Several technical aspects have been considered when crafting the proposed structure, including:

  • Handling unfinished collections: Collection owners must be able to add NFTs to a collection.

  • Versioning and updates: All changes to a collection, such as transferring ownership, adding NFTs, or adding off-chain artifacts, should build up a traceable and verifiable history.

  • Cross-chain compatibility: A collection should be able to contain NFTs from multiple chains.

  • IPFS integration: Metadata must live in a content-addressable space to remain retrievable at any time.

These aspects have shaped the design, resulting in a universal and highly flexible solution.

Collections can be organized in a variety of ways, allowing everything from a compact representation (i.e. a single contract) all the way to an arbitrary mix and match.
Collections can be organized in a variety of ways, allowing everything from a compact representation (i.e. a single contract) all the way to an arbitrary mix and match.

Key features and benefits of the proposal

What do NFT artists, collectors, and curators gain through this proposal?

First, collections become transparent and verifiable. By standardizing the collection structure and rooting it on a chain, everyone can inspect the contents and metadata of a collection.

Equally important is decentralization. Collections will no longer be at the mercy of a single company. Decentralized collections will be immune to marketplace shutdowns, securely living on countless copies of the chain and a decentralized storage system.

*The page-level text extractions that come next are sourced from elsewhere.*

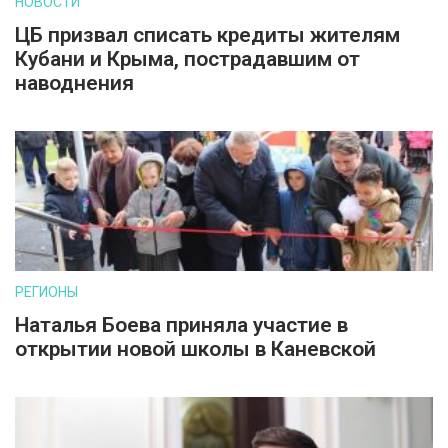
НОВОСТИ
ЦБ призвал списать кредиты жителям
Кубани и Крыма, пострадавшим от
наводнения
РЕГИОНЫ
Наталья Боева приняла участие в
открытии новой школы в Каневской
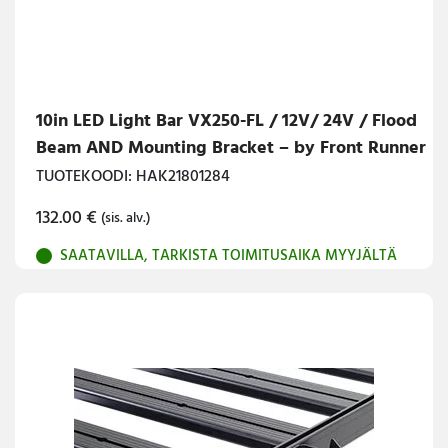
10in LED Light Bar VX250-FL / 12V/ 24V / Flood
Beam AND Mounting Bracket – by Front Runner
TUOTEKOODI: HAK21801284
132.00
€
(sis. alv.)
SAATAVILLA, TARKISTA TOIMITUSAIKA MYYJÄLTÄ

A standardized collection system also simplifies collection management. Instead of navigating the nuances of dozens of marketplace platforms, we will have a unified way to add NFTs to a collection, update lore, or transfer ownership —transparently and verifiably.

Finally, universal, chain-based collections provide opportunities for enhanced functionality that are not possible with the current system of isolated, marketplace-owned collections. Features like verifications, allow lists, airdrops, mass attestation via collection reference, or usage by AI agents become feasible, none of which work with off-chain, web2-based collections.

For example, an artist might decide to relocate a collection to another chain. Now, two copies of the collection exist. The same happens if a forger copies a collection. Being able to attest which instance is the correct one is crucial. Without a verifiable attestation, humans, algorithms, and AIs would have to rely on the artist’s website, tweets, or other unreliable web2 sources to tell the legitimate instance from the one that’s been forged or obsoleted.

NFT collections will not be the same

Our proposal opens up a world of possibilities for artists, collectors, and curators. Collections will become much more than an entry in a proprietary database. On-chain collections fundamentally change the way we can work with collections or any verifiable grouping of NFTs.

By addressing the current limitations of NFT collections, we aim to enhance the creative possibilities of NFTs for artists, collectors, and curators alike. We envision a future where NFT curation is more accessible, verifiable, and interoperable across platforms and chains.

So let’s move collections where they belong: on-chain, with the same level of immutability and verifiability as the NFTs they contain.